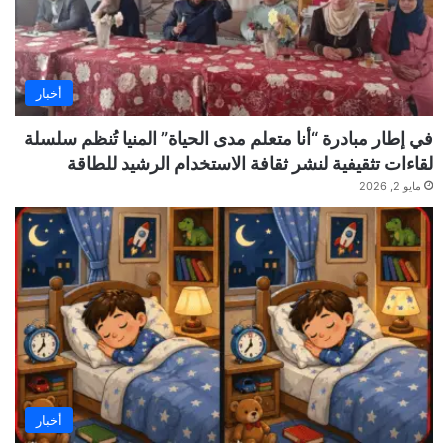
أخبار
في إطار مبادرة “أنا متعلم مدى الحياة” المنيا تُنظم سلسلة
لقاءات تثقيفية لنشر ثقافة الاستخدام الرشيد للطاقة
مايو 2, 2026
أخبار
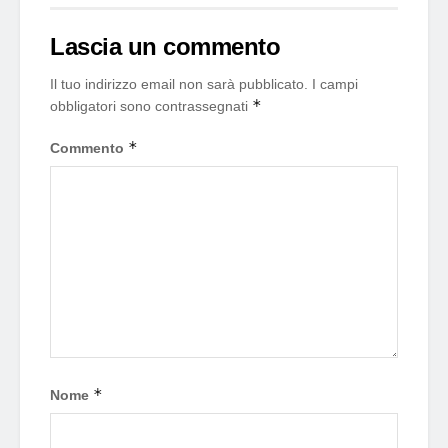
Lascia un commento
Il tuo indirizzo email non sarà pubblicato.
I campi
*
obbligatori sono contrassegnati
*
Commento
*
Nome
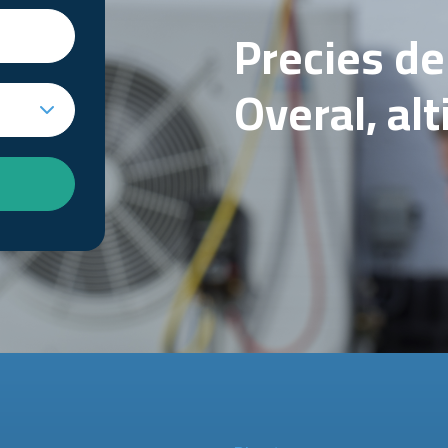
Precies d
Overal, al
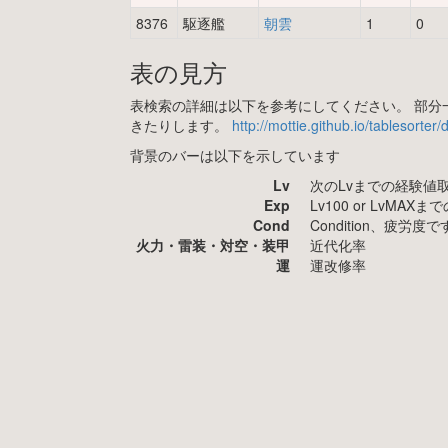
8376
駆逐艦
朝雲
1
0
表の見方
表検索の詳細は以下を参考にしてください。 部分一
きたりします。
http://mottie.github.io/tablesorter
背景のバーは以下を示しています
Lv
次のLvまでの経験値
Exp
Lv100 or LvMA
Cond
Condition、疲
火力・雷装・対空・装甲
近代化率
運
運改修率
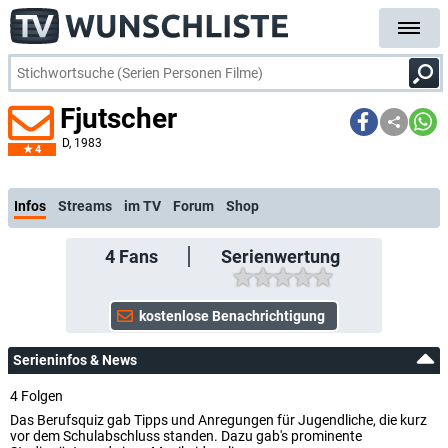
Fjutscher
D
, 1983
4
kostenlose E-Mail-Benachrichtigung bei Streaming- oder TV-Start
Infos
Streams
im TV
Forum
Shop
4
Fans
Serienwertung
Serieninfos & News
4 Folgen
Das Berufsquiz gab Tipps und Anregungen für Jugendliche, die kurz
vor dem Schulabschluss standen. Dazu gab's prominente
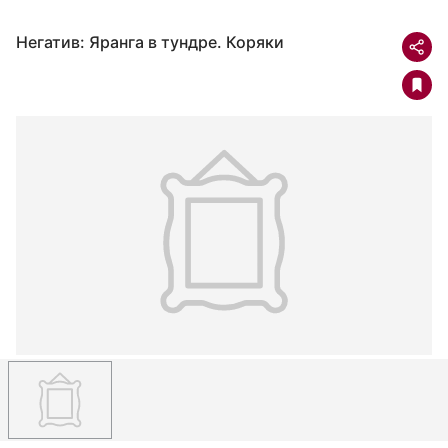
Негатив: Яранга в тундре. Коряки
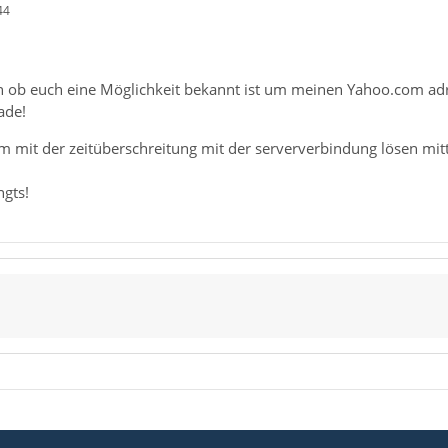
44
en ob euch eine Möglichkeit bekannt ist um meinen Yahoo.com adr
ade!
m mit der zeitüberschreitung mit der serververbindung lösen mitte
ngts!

-------

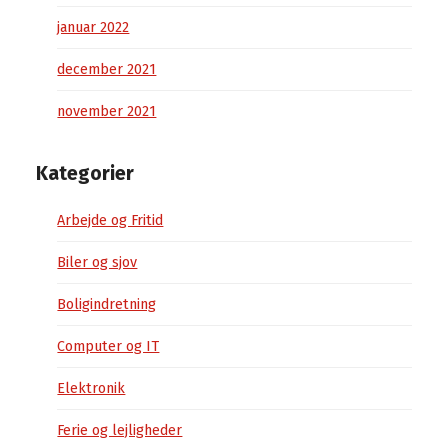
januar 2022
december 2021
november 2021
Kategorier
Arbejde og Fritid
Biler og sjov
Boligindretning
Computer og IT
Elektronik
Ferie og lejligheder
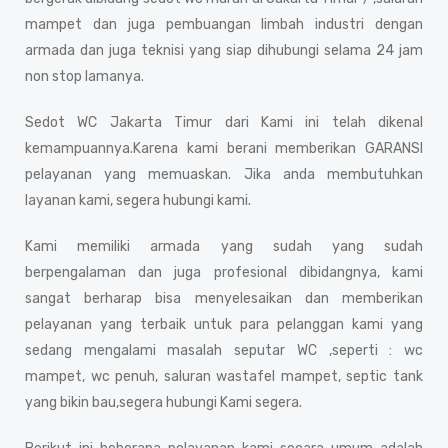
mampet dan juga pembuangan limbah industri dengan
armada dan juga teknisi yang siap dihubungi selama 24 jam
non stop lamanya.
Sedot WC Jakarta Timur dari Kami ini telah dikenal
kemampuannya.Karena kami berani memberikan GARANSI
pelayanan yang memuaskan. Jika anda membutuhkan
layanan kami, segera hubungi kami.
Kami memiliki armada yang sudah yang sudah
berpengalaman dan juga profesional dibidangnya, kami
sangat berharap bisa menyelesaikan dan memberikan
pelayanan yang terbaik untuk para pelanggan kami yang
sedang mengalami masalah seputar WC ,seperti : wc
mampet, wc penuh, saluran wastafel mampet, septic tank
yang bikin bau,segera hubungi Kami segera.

-------

*What to work on*
Select all lines in the listing above where the word "armada" appears, and show them.

*Answer section*
armada dan juga teknisi yang siap dihubungi selama 24 jam
Kami memiliki armada yang sudah yang sudah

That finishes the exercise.